WORK ITEM:
Repeat each entry as written, dropping any picture you find.

Items listed in a dataset:
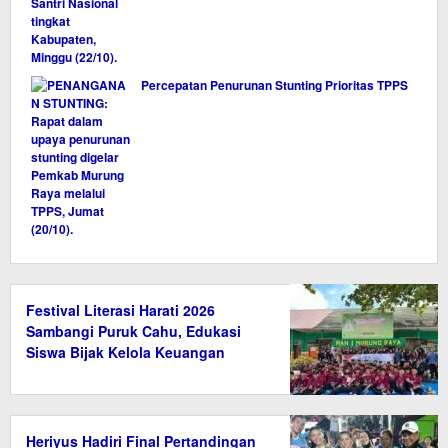
Percepatan Penurunan Stunting Prioritas TPPS
Festival Literasi Harati 2026
Sambangi Puruk Cahu, Edukasi
Siswa Bijak Kelola Keuangan
Heriyus Hadiri Final Pertandingan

RESULT BELOW:
Percepatan Penurunan Stunting Prioritas TPPS
Festival Literasi Harati 2026
Sambangi Puruk Cahu, Edukasi
Siswa Bijak Kelola Keuangan
Heriyus Hadiri Final Pertandingan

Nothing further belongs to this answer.